After months of work, Horry County has its new budget for the coming fiscal year. But it was accompanied by final disagreements about the Parks and Recreation Department.
The third and final reading of the budget was held Tuesday night, with council members voting 9-2 to approve. Harold Worley and Tyler Servant voted against.
Ahead of the final vote being taken, council member Al Allen asked staff how much the North Strand, South Strand and Carolina Forest recreation centers were costing the county to staff and operate. Interim Administrator Steve Gosnell said it was roughly $1.5 million each year.
Allen said this was creating a burden on the county, and he suggested council make an amendment to close the centers — located in the eastern part of the county — to free up money to build in the western part of Horry.
While he never formally made the motion, Allen said council needs to do more for its citizens in rural areas. He specifically called out the two council members with recreation centers in their districts who did not approve the budget.
“Why don’t we shut down those centers that cost $1.5 million and are crippling the county,” Allen said. “I signed on to help the people of Horry County, and it is shame for you to sit back and say ‘I’ve never voted for a tax increase, I’m a cookie-cutter politician.’”

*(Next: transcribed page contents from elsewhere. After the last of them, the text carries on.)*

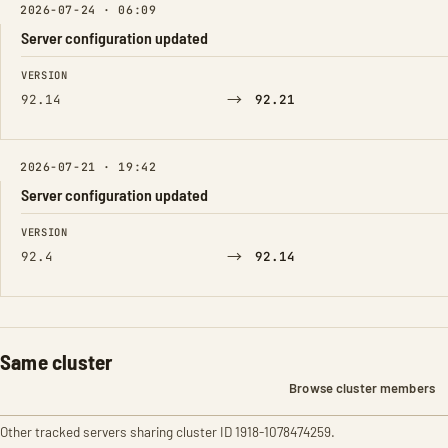
2026-07-24 · 06:09
Server configuration updated
FIELD
FROM
TO
VERSION
→
92.14
92.21
2026-07-21 · 19:42
Server configuration updated
FIELD
FROM
TO
VERSION
→
92.4
92.14
Same cluster
Browse cluster members
Other tracked servers sharing cluster ID 1918-1078474259.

Servant responded by saying he tried to get council to explore privatizing some or all of the parks to avoid more spending of public dollars, but he did not find much support at the time. Privatization is still on the table, but will probably not see any action taken until September.
The issue of building two additional recreation centers is not new. A previous council agreed Loris and Aynor needed recreation centers, council member Paul Prince said.
Chair Johnny Gardner, who represents all of Horry County, said the money was not available to build the new centers in this budget, but it is a top priority moving forward.
“This was something I was told prior council had promised would be done as soon as the money was made available. The money was not available right now, but it’s looking like it is going to be available soon,” he said. “I am all for looking at impact fees, the Georgetown model.”
Georgetown County uses an impact fee on new development to pay for its parks. In addition, council could hypothetically use some of the leftover Ride II funds to build these centers.
Either way, the increased budget for the parks department will allow the county to offer the services it does now without a tax increase in the park fund. Private industry will shoulder the financial burden with business license fees increasing in unincorporated Horry County.
While many of the spending increases are covered by raising fees, the budget does include an outright tax increase, mostly to cover pay raises for uniformed public safety employees.
The amount of money collected through the general fund and fire fund millage were expanded by council at a previous meeting. How this will affect taxpayers differs, depending on where they live and the value of their property.
According to a presentation from Horry County staff at the second reading, the tax increases would cost a county resident with a $200,000 property an additional $11.40 compared to last year’s bill.
The vehicle tax on a $20,000 car will increase by $2.28 for county residents.
Folks living inside a municipality will see a slightly smaller increase in what they pay due to only unincorporated residents paying into the fire fund.
While the budget could still be amended during the reading of the minutes at the next council meeting, the process is mostly finished following the third reading.
When council started the budget negotiations in November, it had a different chairman, administrator and assistant administrator. Despite the challenges, Gardner said, he was proud of all the hard work staff did to get the budget together. He said county employees earned the raises they received in this budget.
“It feels good, everybody worked hard,” he said. “We were able to give the Horry County employees a much-needed raise.”